To be sure, postmodern thought has made some positive contributions to academia and society. I think it is a good thing that arbitrary societal norms, that have no basis in an actual ethic, are discarded as irrelevant. I think the idea that we should all critically evaluate our own prejudices, preconceptions, and a priori assumptions prior to making grand statements is a positive move. Take for instance the antiquated idea that America is the greatest country in all of human history. While I may love America (questionable most days), and you may love America (probably true for most of the readers of the Jagged Word), this does not necessarily mean that, in an objective sense, America is the greatest country in all of human history. It is not relativistic to ask a person making such a claim to check their patriotic baggage at the door prior to having an honest conversation regarding the history of the world or western civilizations. I also think that there is a lot of value that gleans from examining one’s own personal meta-narrative, over and against always seeking a correlation to a grand narrative. Too many times we seek Truth before knowing the truth.

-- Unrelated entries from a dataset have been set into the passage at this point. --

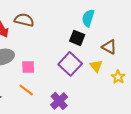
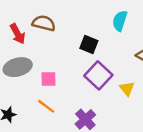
black square: (77, 38) -> (89, 45), moved
yellow triangle: (96, 66) -> (127, 88), moved

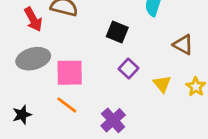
purple square: (98, 75) -> (129, 68), size x0.6
pink square: (49, 79) -> (70, 73), size x1.5

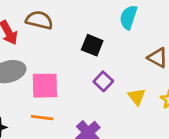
orange line: (67, 105) -> (42, 118), turned -30

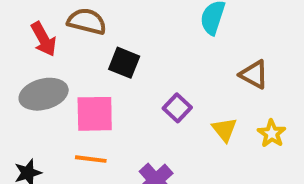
black square: (92, 45) -> (124, 63), moved

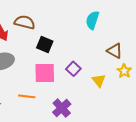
pink square: (95, 114) -> (45, 73), moved
yellow star: (272, 133) -> (124, 71), moved

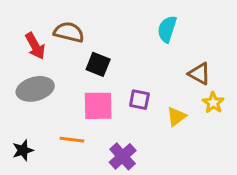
purple square: (73, 69) -> (139, 100), turned -32
yellow triangle: (99, 80) -> (176, 117), turned 32

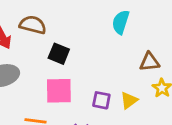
brown triangle: (199, 74) -> (149, 62), turned -35
purple square: (139, 100) -> (101, 100), moved

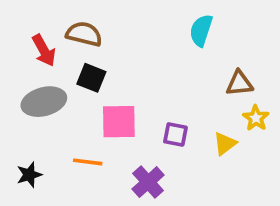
black square: (59, 54) -> (91, 78), moved
yellow triangle: (129, 100) -> (225, 144), moved

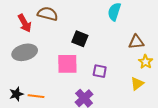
black square: (91, 78) -> (80, 39), moved
yellow triangle: (225, 144) -> (137, 84), moved
orange line: (88, 162) -> (36, 96), moved

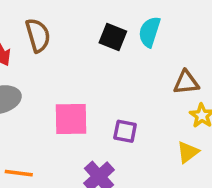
brown semicircle: (48, 14) -> (38, 35), turned 60
black square: (80, 39) -> (113, 37), moved

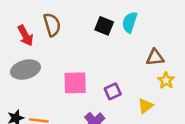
purple square: (125, 131) -> (113, 91), turned -35
yellow triangle: (188, 152) -> (145, 106), moved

So what is the issue? The issue is the tendency to only seek the “truth” and never seek the “Truth.” It’s a pendulum issue. And in the case of our current “meta-narrative,” we have allowed the pendulum to swing too far to the side of abandoning some great concepts. History is an excellent example. Every idea has a history and that history, to some degree, is discoverable. The fear, I think, of the postmodern thinker is that by saying any history is discoverable, I am saying something similar to 2+2=4. History is empirical in nature, which is always probable and never “True”, like math. It is true in the sense that a certain degree of probability can lead me to say that in the year 1492 Columbus sailed from Spain and landed in San Salvador, Bahamas. This data is open to further evidence. Someday we might find evidence that suggests that he landed further north or south of that locale. This data would not make my statement untrue; it would mean that some of the information was slightly inaccurate. The meaning though, is true. Columbus sailed to the new world in 1492. Often because the individual pieces of data move, the postmodern thinker would say that history in itself is relative because the perspective of the person writing the history, which is true, always taints it. This realization is, again, one of the positive contributions of postmodern thought. This does not mean that history is to be discarded. Rather history should be seen for what it is; empirical information open to more data being inputted at any moment.

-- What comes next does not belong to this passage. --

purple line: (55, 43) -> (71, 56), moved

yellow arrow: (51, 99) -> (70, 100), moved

This same fear can lead the postmodern thinker to dethrone every hero.
Heroes, you see are people in history, or myth I suppose, who once did great things that we can admire and emulate. But if history is bunk, so then are heroes.
Take Columbus for example. He was once so much a hero that I would receive a day off of school to celebrate his great accomplishments. Now he is a villain who raped, plundered, brought disease, and murdered native peoples. Not to sound like a postmodernist here, but may I ask the question: can’t both statements be true? All heroes, save for one, are flawed because they are human. Columbus is no exception. He did horrible things, yet he was a brave discoverer and voyager. No, he probably was not the first European to step foot on American soil, but he was the one who started the flood that would eventually become American colonization. He was not, especially by our standards, ethical, but he seems to have suffered the burden of his lack of moralistic forethought. So should he be a hero? He, like all heroes, should be revered with cautious scrutiny, but in some way revered nonetheless. What will happen when we have dethroned every hero? Where will we stop? Moses, defied God, yet lead God’s people to the Promised Land. Abraham made some questionable decisions regarding his wife, on multiple occasions, yet he is called the father of many nations. King David was a murder, yet he was said to be a man after God’s own heart. Heroes; Yes! Flawed, though they are their bravery and leadership can be cautiously admired.
And finally we have come to it. That is the true reason to hate postmodernism. To the postmodernist, God is not a thing to be seen as true or True, or even False or false. God seems to have become a comforting convenience. The modern God seems to resemble an all-powerful manservant, as on Downton Abbey. He is good if you like being cared for in that sort of way, but the really progressive people know that having a manservant is too much a part of the old world to be truly respected. And I agree. If God is a convenient butler, only there to serve me in times of Earthly need, then who needs him at all? Not me. I’m way too progressive to need anything like that. Rather God is in Christ reconciling sinners, True sinners, to Himself. There is the hitch. True sinners need reconciling, not dressing in the morning and feeding at dinner. A true sinner is someone who knows their own history, sees earthly heroes as the shadows they are, and looks to a God become man as the only hope for the Truth of their situation. The Truth is that they are dead. Their own meta-narrative and the grand narrative will tell them the same thing. In this world, there is only death. In Christ, there is life. We need history and heroes because God has given those things to us to point to Christ. We oughtn’t to be so quick to give up the shadows of Truth God has given us out of hand.